• **What you have to do**:
Apart from the pictures, every entry below should be repeated exactly.

• **The data**:

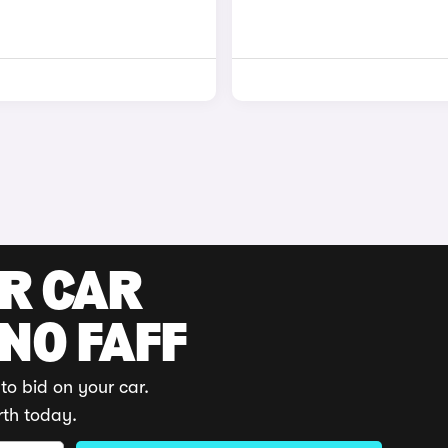
UR CAR
 NO FAFF
to bid on your car.
rth today.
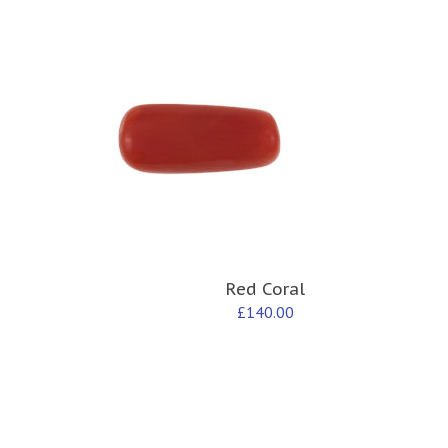
Red Coral
£
140.00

• **Solution for this exercise**:
UR CAR
 NO FAFF
to bid on your car.
rth today.
Red Coral
£
140.00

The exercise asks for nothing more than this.